That’s exactly why I don’t like the term. The only people who use it today were diagnosed 30 years ago (fair enough), or want to show that they’re cool quirky autists like Sherlock and Dr House, not dumb uncool disableds!!!*
*twist: they’re not autistic and are just try harder without a personality
I understand what you’re saying, but overall getting rid of the distinction between autism and Asperger’s has been a fucking disaster.
The best analogy I can make is that of a prison: first and foremost, you start at the very basics and separate men and women. Then you further separate by severity of behavior and or crime. Retconning Asperger’s has been the equivalent of mixing all inmates together, regardless of sex or security risk.
When you start blurring definitions, what happens, much like the genderisms, is that people’s interpretations vary wildly. A person diagnosed as a high functioning autist and a person diagnosed as a high functioning asperger before the change are not on the same intellectual capability, but because now both are labeled as high functioning ASD, they’re lumped together. And it doesn’t take a genius to realize they have completely different needs when it comes to support and aid, but now everyone gets to share the same resources.
Yes everyone knows it’s a “spectrum,” but people need objectivity.
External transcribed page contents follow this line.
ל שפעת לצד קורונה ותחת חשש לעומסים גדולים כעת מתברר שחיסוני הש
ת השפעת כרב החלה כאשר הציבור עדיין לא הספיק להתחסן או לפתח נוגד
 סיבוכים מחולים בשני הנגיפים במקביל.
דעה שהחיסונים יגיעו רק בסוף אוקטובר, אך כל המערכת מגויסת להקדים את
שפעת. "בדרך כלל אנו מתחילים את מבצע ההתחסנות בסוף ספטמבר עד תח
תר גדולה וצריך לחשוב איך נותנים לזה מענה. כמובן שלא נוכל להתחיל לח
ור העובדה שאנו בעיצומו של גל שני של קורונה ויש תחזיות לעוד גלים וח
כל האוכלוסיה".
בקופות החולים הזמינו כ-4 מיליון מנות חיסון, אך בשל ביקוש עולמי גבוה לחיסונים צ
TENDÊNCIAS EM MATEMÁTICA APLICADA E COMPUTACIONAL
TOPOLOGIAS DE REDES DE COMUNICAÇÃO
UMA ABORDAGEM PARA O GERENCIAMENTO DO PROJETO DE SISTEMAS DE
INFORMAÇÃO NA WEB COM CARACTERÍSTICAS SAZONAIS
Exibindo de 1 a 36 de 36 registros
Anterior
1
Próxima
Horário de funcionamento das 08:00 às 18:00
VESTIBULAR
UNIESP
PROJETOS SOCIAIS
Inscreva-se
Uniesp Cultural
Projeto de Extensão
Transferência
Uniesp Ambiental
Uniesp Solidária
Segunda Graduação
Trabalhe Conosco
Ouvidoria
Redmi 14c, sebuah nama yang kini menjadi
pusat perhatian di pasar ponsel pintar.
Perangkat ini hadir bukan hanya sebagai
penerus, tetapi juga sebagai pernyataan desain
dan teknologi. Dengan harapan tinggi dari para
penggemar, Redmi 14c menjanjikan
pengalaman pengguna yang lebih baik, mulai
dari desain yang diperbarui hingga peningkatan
If someone’s sole exposure to autism is 40 IQ non-verbal tards, they’re gonna assume the same for every autist they meet and treat them like toddlers.
On the opposite end, this push to portray Asperger’s as the true image of autism gives the public a very distorted view of what autism is. Of course media would rather showcase the quirky high functioning Asperger’s weirdo who’s a bit slow socially but overall quite normal, because showcasing someone like CWC is a lot less appealing. So when people meet someone with an actual bad case of the ‘tism, it’s quite a shock.